The telephone companies say they are no longer your father's monopoly and have asked to get out from under decades of voice service regs.
USTelecom asked the FCC on Wednesday for a declaratory ruling that incumbent local exchange carriers (ILECs) are no longer the dominant providers by virtue of their switched-access services, pointing to new IP nets and service provided by competitors, like cable operators now bundling voice service into their offerings.
Such a determination would get them out from under tariffs but not obligations like 911, privacy and disability access they point out in the filing.
In a blog on the petition to the FCC, USTelecom president Walter McCormick said the petition was meant to be the beginning of a dialog about moving his industry closer to parity with its competition.
The FCC just created a task force to brainstorm on the migration to IP delivery and Fred Campbell, director of the Communications Liberty and Innovation Project, suggests that the USTelecom petition should be one of the steps along that path.

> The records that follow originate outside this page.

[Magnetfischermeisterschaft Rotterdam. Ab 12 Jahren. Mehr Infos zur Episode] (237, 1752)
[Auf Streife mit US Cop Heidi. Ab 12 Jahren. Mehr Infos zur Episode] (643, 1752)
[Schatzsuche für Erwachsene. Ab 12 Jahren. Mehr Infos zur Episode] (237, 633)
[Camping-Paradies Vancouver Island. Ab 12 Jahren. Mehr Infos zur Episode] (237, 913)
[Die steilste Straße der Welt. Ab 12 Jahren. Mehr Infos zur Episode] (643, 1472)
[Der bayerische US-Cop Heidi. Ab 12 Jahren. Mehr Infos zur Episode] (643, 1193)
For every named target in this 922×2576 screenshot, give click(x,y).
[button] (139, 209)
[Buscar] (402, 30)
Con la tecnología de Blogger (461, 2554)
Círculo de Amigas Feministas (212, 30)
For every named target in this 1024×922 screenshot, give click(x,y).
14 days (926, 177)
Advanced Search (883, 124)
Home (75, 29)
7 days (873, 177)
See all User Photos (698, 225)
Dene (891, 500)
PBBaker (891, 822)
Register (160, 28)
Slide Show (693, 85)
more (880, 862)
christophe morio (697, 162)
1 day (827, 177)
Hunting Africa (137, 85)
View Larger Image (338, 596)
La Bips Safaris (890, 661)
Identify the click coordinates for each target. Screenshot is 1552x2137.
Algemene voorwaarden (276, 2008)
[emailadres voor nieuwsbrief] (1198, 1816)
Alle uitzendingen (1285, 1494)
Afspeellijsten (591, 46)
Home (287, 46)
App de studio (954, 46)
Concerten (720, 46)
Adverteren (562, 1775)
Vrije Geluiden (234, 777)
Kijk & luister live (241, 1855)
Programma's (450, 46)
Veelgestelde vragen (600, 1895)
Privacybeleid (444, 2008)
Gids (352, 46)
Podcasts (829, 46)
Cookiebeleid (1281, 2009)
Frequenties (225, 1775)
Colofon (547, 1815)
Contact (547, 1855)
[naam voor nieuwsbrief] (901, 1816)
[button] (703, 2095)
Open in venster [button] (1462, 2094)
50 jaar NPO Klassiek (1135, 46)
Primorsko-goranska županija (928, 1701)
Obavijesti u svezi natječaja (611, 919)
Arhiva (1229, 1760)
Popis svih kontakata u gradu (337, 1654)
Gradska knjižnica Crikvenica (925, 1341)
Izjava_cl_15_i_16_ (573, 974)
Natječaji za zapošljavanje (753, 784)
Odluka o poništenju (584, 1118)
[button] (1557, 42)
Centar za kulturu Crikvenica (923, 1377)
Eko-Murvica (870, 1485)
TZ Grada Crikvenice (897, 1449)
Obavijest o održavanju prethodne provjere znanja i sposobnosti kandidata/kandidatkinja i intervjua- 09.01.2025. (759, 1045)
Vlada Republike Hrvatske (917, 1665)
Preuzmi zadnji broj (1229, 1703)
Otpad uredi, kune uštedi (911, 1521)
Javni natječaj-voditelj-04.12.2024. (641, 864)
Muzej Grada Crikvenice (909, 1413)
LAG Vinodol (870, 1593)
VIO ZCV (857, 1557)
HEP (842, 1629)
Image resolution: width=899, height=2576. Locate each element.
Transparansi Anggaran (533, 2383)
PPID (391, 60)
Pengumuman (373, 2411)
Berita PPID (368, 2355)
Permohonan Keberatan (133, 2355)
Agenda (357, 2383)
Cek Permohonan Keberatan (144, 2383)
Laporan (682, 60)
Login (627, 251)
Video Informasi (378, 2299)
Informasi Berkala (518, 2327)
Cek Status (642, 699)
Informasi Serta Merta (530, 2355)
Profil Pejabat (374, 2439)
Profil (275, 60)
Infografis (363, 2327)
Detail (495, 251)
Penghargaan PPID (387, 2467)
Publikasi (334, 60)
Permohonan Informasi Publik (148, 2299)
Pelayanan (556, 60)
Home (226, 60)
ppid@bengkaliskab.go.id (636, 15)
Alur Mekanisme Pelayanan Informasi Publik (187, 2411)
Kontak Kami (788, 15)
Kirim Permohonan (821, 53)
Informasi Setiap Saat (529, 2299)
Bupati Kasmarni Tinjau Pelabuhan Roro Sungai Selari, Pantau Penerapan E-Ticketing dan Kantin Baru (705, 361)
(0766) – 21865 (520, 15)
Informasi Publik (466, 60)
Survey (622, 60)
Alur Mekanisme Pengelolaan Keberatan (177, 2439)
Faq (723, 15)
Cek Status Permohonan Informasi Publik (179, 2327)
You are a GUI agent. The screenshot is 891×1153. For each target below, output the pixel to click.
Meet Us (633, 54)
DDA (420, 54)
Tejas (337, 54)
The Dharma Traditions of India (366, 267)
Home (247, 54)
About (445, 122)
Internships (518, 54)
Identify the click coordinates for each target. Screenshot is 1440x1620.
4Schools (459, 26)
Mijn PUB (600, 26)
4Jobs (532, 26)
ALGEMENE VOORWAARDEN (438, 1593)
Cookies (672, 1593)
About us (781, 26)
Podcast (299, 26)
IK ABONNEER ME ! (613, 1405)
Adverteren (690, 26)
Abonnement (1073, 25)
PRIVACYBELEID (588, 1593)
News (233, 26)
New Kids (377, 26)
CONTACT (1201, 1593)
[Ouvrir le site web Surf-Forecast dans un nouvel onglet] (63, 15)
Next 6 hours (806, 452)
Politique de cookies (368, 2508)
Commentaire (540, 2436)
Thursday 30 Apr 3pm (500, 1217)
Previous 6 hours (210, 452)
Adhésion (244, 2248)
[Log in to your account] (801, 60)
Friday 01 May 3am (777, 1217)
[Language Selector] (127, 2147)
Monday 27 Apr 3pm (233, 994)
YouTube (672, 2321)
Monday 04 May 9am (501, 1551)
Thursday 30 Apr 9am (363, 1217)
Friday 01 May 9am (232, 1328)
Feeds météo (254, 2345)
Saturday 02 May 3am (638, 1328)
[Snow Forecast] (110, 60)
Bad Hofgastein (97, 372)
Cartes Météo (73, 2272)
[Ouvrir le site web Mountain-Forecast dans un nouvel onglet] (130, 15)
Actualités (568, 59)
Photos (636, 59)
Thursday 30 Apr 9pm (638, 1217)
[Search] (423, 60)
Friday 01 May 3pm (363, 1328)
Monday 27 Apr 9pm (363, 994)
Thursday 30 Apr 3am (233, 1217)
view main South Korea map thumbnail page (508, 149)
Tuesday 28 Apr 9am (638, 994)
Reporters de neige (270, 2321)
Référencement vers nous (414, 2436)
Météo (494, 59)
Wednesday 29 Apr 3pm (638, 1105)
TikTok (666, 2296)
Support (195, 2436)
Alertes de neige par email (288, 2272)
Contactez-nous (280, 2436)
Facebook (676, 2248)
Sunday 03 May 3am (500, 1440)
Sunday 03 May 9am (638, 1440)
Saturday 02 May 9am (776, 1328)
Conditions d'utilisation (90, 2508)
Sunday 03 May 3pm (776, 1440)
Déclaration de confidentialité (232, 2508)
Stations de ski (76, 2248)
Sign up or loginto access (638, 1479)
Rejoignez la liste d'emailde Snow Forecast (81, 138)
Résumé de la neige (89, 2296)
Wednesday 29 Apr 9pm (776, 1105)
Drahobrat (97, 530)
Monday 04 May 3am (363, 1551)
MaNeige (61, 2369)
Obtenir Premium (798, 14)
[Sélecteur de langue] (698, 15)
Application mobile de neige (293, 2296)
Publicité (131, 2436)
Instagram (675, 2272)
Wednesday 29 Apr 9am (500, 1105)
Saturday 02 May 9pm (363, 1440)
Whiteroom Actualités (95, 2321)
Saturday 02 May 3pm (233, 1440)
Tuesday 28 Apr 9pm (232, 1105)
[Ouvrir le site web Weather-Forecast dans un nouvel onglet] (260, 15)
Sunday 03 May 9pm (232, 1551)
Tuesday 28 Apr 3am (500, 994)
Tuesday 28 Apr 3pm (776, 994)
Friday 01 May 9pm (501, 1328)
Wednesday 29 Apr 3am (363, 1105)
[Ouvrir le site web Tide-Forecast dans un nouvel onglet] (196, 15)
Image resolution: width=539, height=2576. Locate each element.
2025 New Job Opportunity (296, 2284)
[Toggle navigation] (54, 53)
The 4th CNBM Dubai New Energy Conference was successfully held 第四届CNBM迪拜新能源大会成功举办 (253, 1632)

He points out that the petition does not include broadband or special access services, but simply the plain old telephone service, a service that is getting plainer and older in comparison to the digital IP world. "Given the rate at which telephone companies are losing customers when they cannot raise prices as a regulatory matter, it is preposterous to continue presuming that they could raise prices as an economic matter," he says. "Though the relief sought by USTA is a small step toward regulatory modernization, it is an essential one that the FCC can take immediately under existing precedent," he adds.
The Internet Innovation Alliance agrees it is time to rethink old regs in a new world.
"The vast majority of the nation now benefits from a highly competitive telecommunications marketplace," the group said in a statement. "Consumers have an abundance of wireless and wireline options for telephone communications and are taking their pick from an array of technologies. Policy makers should prioritize the modernization of regulations, eliminating rules that are inappropriate to apply in today's dynamic and robust marketplace. In places where there is clear competition in the offering of local voice telephone service, the 'dominant carrier' status now accorded to local phone companies should be repealed."